You Can Now Buy a Private Jet With a Wall of Windows
For $53 million, you get panes the size of doors and unprecedented atmospheric views.
As nice as the views can be, windows in planes are kind of an engineering hindrance. They have less structural integrity than an equivalent steel or carbon fiber panel, and they weigh more, too, which decreases a plane's fuel economy and performance. That's why, on economy-minded commercial jets, the things are about the size of a face mask. But now, for the ludicrously wealthy, things are about to get a lot brighter (as it seems things always do: Brazilian airplane manufacturer Embraer is selling a $53 million Lineage 1000 private jet with a midsection comprised of large glass panels. The concept that displays the technology is called the Kyoto Airship, and it is nothing less than Japantastic. Nay—a Japantasy.
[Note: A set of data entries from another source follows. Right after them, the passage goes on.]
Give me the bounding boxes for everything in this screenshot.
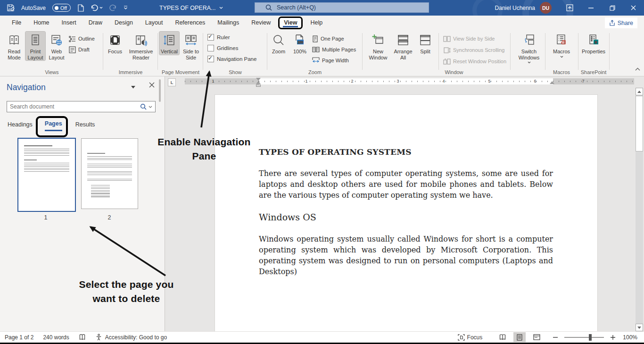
- focus-button[interactable]: Focus: [105, 32, 125, 55]
- navigation-search-icon[interactable]: [140, 103, 147, 110]
- toggle-knob: [55, 6, 58, 10]
- ruler-checkbox-row[interactable]: Ruler: [207, 34, 230, 41]
- tab-design[interactable]: Design: [108, 16, 139, 30]
- multiple-pages-button[interactable]: Multiple Pages: [312, 45, 356, 54]
- switch-windows-label: Switch Windows: [516, 49, 542, 60]
- zoom-button[interactable]: Zoom: [269, 32, 289, 55]
- ribbon-display-options-icon[interactable]: [559, 0, 580, 16]
- gridlines-checkbox-row[interactable]: Gridlines: [207, 45, 238, 51]
- right-indent-marker[interactable]: [550, 81, 554, 84]
- search-box[interactable]: Search (Alt+Q): [255, 2, 429, 13]
- collapse-ribbon-icon[interactable]: [635, 67, 640, 71]
- tab-references[interactable]: References: [169, 16, 211, 30]
- left-indent-marker[interactable]: [256, 84, 261, 87]
- navigation-close-icon[interactable]: [149, 82, 155, 88]
- tab-help[interactable]: Help: [304, 16, 329, 30]
- ruler-left-margin[interactable]: [185, 78, 259, 84]
- read-mode-view-button[interactable]: [496, 332, 509, 342]
- properties-button[interactable]: S Properties: [581, 32, 606, 55]
- navigation-search-input[interactable]: [7, 103, 140, 110]
- autosave-label: AutoSave: [21, 5, 46, 11]
- new-window-button[interactable]: New Window: [366, 32, 390, 60]
- tab-file[interactable]: File: [6, 16, 27, 30]
- tab-layout[interactable]: Layout: [139, 16, 169, 30]
- group-sharepoint: S Properties SharePoint: [579, 30, 608, 76]
- minimize-button[interactable]: [580, 0, 602, 16]
- vertical-button[interactable]: Vertical: [159, 32, 179, 55]
- zoom-out-button[interactable]: [553, 337, 558, 338]
- ruler-checkbox[interactable]: [207, 34, 214, 41]
- document-title-area[interactable]: TYPES OF OPERA...: [159, 0, 223, 16]
- arrange-all-button[interactable]: Arrange All: [391, 32, 415, 60]
- navigation-pane-checkbox[interactable]: [207, 56, 214, 62]
- customize-qat-icon[interactable]: [124, 6, 128, 10]
- page-thumbnail-1[interactable]: [17, 138, 76, 212]
- new-document-icon[interactable]: [77, 4, 84, 12]
- navigation-search-box[interactable]: [7, 101, 156, 112]
- read-mode-button[interactable]: Read Mode: [4, 32, 25, 60]
- avatar[interactable]: DU: [540, 2, 552, 14]
- macros-button[interactable]: Macros: [551, 32, 572, 58]
- undo-button[interactable]: [91, 4, 103, 12]
- zoom-slider-handle[interactable]: [589, 334, 592, 341]
- share-label: Share: [618, 20, 633, 26]
- synchronous-scrolling-icon: [443, 47, 451, 53]
- nav-tab-results[interactable]: Results: [75, 121, 95, 131]
- print-layout-button[interactable]: Print Layout: [25, 32, 45, 60]
- draft-icon: [69, 46, 76, 53]
- tab-mailings[interactable]: Mailings: [211, 16, 245, 30]
- word-window: AutoSave Off: [0, 0, 644, 344]
- annotation-enable-navigation: Enable Naviagation Pane: [150, 135, 258, 163]
- zoom-100-button[interactable]: 100 100%: [290, 32, 309, 55]
- proofing-icon[interactable]: [79, 334, 86, 341]
- draft-button[interactable]: Draft: [69, 45, 90, 54]
- navigation-search-chevron-icon[interactable]: [149, 106, 152, 108]
- accessibility-status[interactable]: Accessibility: Good to go: [95, 334, 167, 341]
- tab-selector[interactable]: L: [168, 78, 176, 86]
- one-page-button[interactable]: One Page: [312, 34, 344, 43]
- zoom-slider[interactable]: [564, 337, 604, 338]
- first-line-indent-marker[interactable]: [256, 78, 261, 81]
- gridlines-checkbox[interactable]: [207, 45, 214, 51]
- scroll-down-button[interactable]: [636, 324, 643, 331]
- autosave-state: Off: [60, 5, 67, 11]
- scroll-up-button[interactable]: [636, 88, 643, 95]
- share-button[interactable]: Share: [605, 17, 637, 28]
- nav-tab-headings[interactable]: Headings: [8, 121, 33, 131]
- word-count[interactable]: 240 words: [43, 334, 69, 341]
- switch-windows-button[interactable]: Switch Windows: [516, 32, 542, 64]
- zoom-in-button[interactable]: [611, 335, 615, 340]
- read-mode-label: Read Mode: [4, 49, 25, 60]
- close-button[interactable]: [623, 0, 644, 16]
- web-layout-button[interactable]: Web Layout: [46, 32, 67, 60]
- hanging-indent-marker[interactable]: [256, 81, 261, 84]
- nav-tab-pages[interactable]: Pages: [45, 120, 62, 131]
- save-icon[interactable]: [7, 4, 15, 12]
- split-button[interactable]: Split: [416, 32, 435, 55]
- document-content[interactable]: TYPES OF OPERATING SYSTEMS There are sev…: [259, 94, 553, 277]
- page-thumbnail-2[interactable]: [81, 138, 138, 209]
- autosave-toggle[interactable]: Off: [52, 4, 71, 12]
- navigation-options-chevron-icon[interactable]: [131, 86, 135, 89]
- tab-view[interactable]: View: [278, 17, 303, 29]
- ruler-right-margin[interactable]: [553, 78, 634, 84]
- print-layout-view-button[interactable]: [513, 332, 526, 342]
- ribbon: Read Mode Print Layout Web Layout: [0, 30, 644, 76]
- vertical-scrollbar-thumb[interactable]: [636, 96, 643, 151]
- navigation-pane-checkbox-row[interactable]: Navigation Pane: [207, 56, 256, 62]
- focus-mode-button[interactable]: Focus: [458, 334, 483, 341]
- outline-button[interactable]: Outline: [69, 34, 95, 43]
- tab-insert[interactable]: Insert: [56, 16, 83, 30]
- ruler-text-area[interactable]: [259, 78, 553, 84]
- zoom-percentage[interactable]: 100%: [623, 334, 637, 341]
- tab-draw[interactable]: Draw: [83, 16, 108, 30]
- navigation-scrollbar-thumb[interactable]: [159, 79, 161, 102]
- tab-home[interactable]: Home: [27, 16, 55, 30]
- page-info[interactable]: Page 1 of 2: [5, 334, 33, 341]
- web-layout-view-button[interactable]: [530, 332, 543, 342]
- immersive-reader-button[interactable]: Immersive Reader: [126, 32, 156, 60]
- side-to-side-button[interactable]: Side to Side: [180, 32, 202, 60]
- page-width-button[interactable]: Page Width: [312, 56, 349, 65]
- restore-button[interactable]: [602, 0, 623, 16]
- tab-review[interactable]: Review: [245, 16, 277, 30]
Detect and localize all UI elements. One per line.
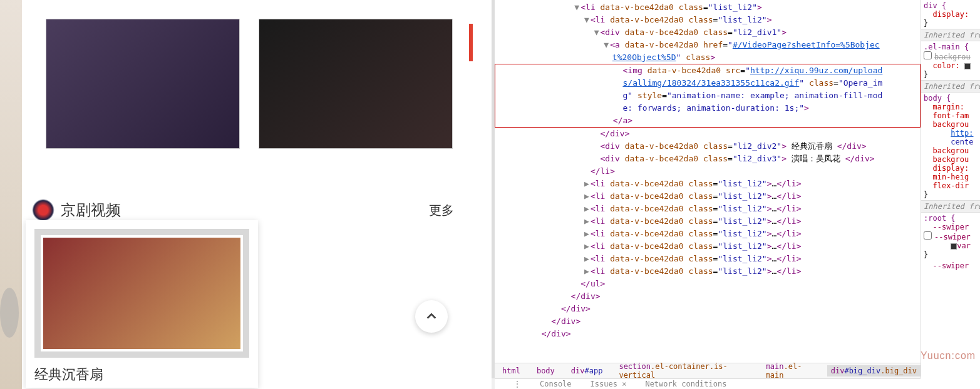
opera-mask-icon [32,199,54,221]
dom-node[interactable]: </div> [495,315,921,328]
chevron-up-icon [425,310,438,323]
devtools-drawer[interactable]: ⋮ Console Issues × Network conditions [495,378,921,389]
dom-node[interactable]: ▶<li data-v-bce42da0 class="list_li2">…<… [495,228,921,240]
dom-node[interactable]: </div> [495,328,921,340]
dom-node[interactable]: ▼<div data-v-bce42da0 class="li2_div1"> [495,26,921,39]
section-header: 京剧视频 更多 [22,149,492,228]
styles-rule[interactable]: --swiper [921,260,980,271]
elements-tree[interactable]: ▼<li data-v-bce42da0 class="list_li2"> ▼… [495,0,921,363]
video-thumbnail[interactable] [259,19,453,149]
breadcrumb[interactable]: htmlbodydiv#appsection.el-container.is-v… [495,363,921,378]
styles-rule[interactable]: div { display:} [921,0,980,29]
styles-panel[interactable]: div { display:}Inherited from.el-main {b… [921,0,980,378]
dom-node[interactable]: ▶<li data-v-bce42da0 class="list_li2">…<… [495,178,921,190]
devtools-panel: ▼<li data-v-bce42da0 class="list_li2"> ▼… [495,0,980,389]
video-thumb-row [22,0,492,149]
dom-node[interactable]: s/allimg/180324/31ea331355c11ca2.gif" cl… [495,77,920,89]
card-frame [34,229,249,358]
page-background-deco [0,0,22,389]
dom-node[interactable]: <div data-v-bce42da0 class="li2_div3"> 演… [495,153,921,165]
breadcrumb-item[interactable]: html [498,365,524,376]
highlighted-node[interactable]: <img data-v-bce42da0 src="http://xiqu.99… [495,64,921,128]
dom-node[interactable]: </div> [495,303,921,315]
style-toggle-checkbox[interactable] [924,231,932,240]
watermark-text: Yuucn:com [921,350,976,361]
section-title: 京剧视频 [61,200,121,220]
drawer-tab-issues[interactable]: Issues × [591,380,627,388]
dom-node[interactable]: </a> [495,114,920,127]
style-toggle-checkbox[interactable] [924,51,932,59]
card-thumbnail [43,238,240,349]
drawer-menu-icon[interactable]: ⋮ [513,380,521,388]
dom-node[interactable]: ▼<a data-v-bce42da0 href="#/VideoPage?sh… [495,39,921,64]
page-content: 京剧视频 更多 经典沉香扇 [22,0,492,389]
styles-separator: Inherited from [921,200,980,213]
video-thumbnail[interactable] [46,19,240,149]
styles-rule[interactable]: .el-main {backgrou color: } [921,41,980,80]
styles-rule[interactable]: body { margin: font-fam backgrou http: c… [921,93,980,200]
drawer-tab-network-conditions[interactable]: Network conditions [645,380,726,388]
page-viewport: 京剧视频 更多 经典沉香扇 [0,0,492,389]
close-icon[interactable]: × [622,380,626,388]
dom-node[interactable]: <img data-v-bce42da0 src="http://xiqu.99… [495,64,920,77]
styles-separator: Inherited from [921,80,980,93]
dom-node[interactable]: ▶<li data-v-bce42da0 class="list_li2">…<… [495,253,921,265]
breadcrumb-item[interactable]: body [533,365,559,376]
dom-node[interactable]: ▼<li data-v-bce42da0 class="list_li2"> [495,1,921,14]
dom-node[interactable]: ▶<li data-v-bce42da0 class="list_li2">…<… [495,190,921,203]
styles-separator: Inherited from [921,29,980,41]
accent-bar [469,24,473,61]
dom-node[interactable]: ▶<li data-v-bce42da0 class="list_li2">…<… [495,215,921,228]
breadcrumb-item[interactable]: div#app [567,365,607,376]
dom-node[interactable]: </li> [495,165,921,178]
video-card[interactable]: 经典沉香扇 [26,220,258,388]
dom-node[interactable]: ▶<li data-v-bce42da0 class="list_li2">…<… [495,203,921,215]
dom-node[interactable]: ▶<li data-v-bce42da0 class="list_li2">…<… [495,265,921,278]
dom-node[interactable]: <div data-v-bce42da0 class="li2_div2"> 经… [495,140,921,153]
more-link[interactable]: 更多 [429,202,454,219]
card-caption: 经典沉香扇 [34,365,249,384]
dom-node[interactable]: </div> [495,128,921,140]
drawer-tab-console[interactable]: Console [540,380,572,388]
dom-node[interactable]: g" style="animation-name: example; anima… [495,89,920,114]
dom-node[interactable]: </div> [495,290,921,303]
breadcrumb-item[interactable]: div#big_div.big_div [827,365,921,376]
dom-node[interactable]: ▼<li data-v-bce42da0 class="list_li2"> [495,14,921,26]
dom-node[interactable]: ▶<li data-v-bce42da0 class="list_li2">…<… [495,240,921,253]
scroll-to-top-button[interactable] [415,300,448,333]
styles-rule[interactable]: :root { --swiper--swiper var} [921,213,980,260]
dom-node[interactable]: </ul> [495,278,921,290]
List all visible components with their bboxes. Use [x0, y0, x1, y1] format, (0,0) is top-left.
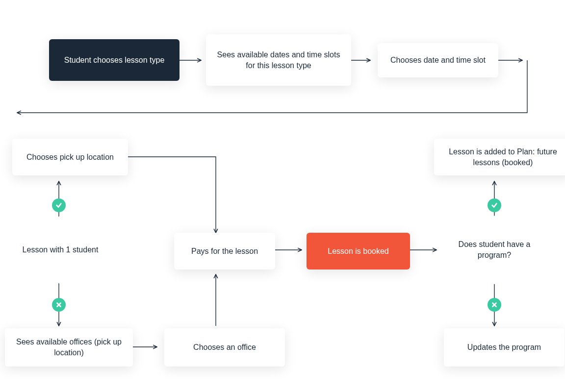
node-label: Updates the program — [467, 342, 541, 353]
node-available-offices: Sees available offices (pick up location… — [5, 328, 133, 367]
node-label: Chooses pick up location — [26, 152, 114, 163]
node-pickup-location: Chooses pick up location — [12, 139, 128, 175]
node-booked: Lesson is booked — [307, 233, 410, 270]
flowchart: { "colors": { "dark": "#1b2838", "red": … — [0, 0, 565, 392]
x-icon — [488, 298, 501, 312]
decision-has-program: Does student have a program? — [438, 216, 551, 284]
node-label: Pays for the lesson — [191, 246, 258, 257]
node-label: Chooses an office — [193, 342, 256, 353]
decision-label: Does student have a program? — [449, 239, 540, 260]
node-label: Chooses date and time slot — [390, 55, 486, 66]
node-label: Lesson is booked — [328, 246, 389, 257]
decision-one-student: Lesson with 1 student — [4, 216, 117, 284]
check-icon — [52, 198, 66, 212]
node-added-to-plan: Lesson is added to Plan: future lessons … — [434, 139, 565, 175]
x-icon — [52, 298, 66, 312]
node-label: Student chooses lesson type — [64, 55, 165, 66]
decision-label: Lesson with 1 student — [23, 245, 99, 255]
node-updates-program: Updates the program — [444, 328, 565, 367]
node-choose-lesson-type: Student chooses lesson type — [49, 39, 180, 81]
node-sees-dates: Sees available dates and time slots for … — [206, 34, 351, 86]
node-chooses-office: Chooses an office — [164, 328, 285, 367]
check-icon — [488, 198, 501, 212]
node-label: Sees available dates and time slots for … — [215, 49, 342, 71]
node-choose-date: Chooses date and time slot — [378, 43, 498, 77]
node-label: Lesson is added to Plan: future lessons … — [443, 147, 563, 168]
node-pays: Pays for the lesson — [174, 233, 275, 270]
node-label: Sees available offices (pick up location… — [14, 337, 124, 358]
Structurally, Embraer was able to pull of its airborne greenhouse for two reasons. First, the windows are exactly the size of the plane's doors, allowing engineers to use pre-figured templates for installation. A door, like a window, is heavier than a standard aeronautical panel, so the math works out. Second, the panels are installed ahead of the wings, where aerodynamic loads and fuselage stress are less taxing. In concert with modern anti-fogging technology and electrochromatic glass—whose opacity can be changed on a whim—the windows provide a perfect frame through which to view clouds, birds, patchwork farmlands, mountains, or whatever else the plane overcomes.
Because the Lineage 1000 is a mammoth plane based on Embraer's commercial jets (don't tell the oligarchs!), there's potential for such wide-angle visibility and light to someday trickle down to the crafts on which most people fly. Someday, maybe soon, you'll be afforded the fantastic bathroom access of an aisle seat in combination with the dramatic sky views of a window spot. What a time to be middle-class that will be!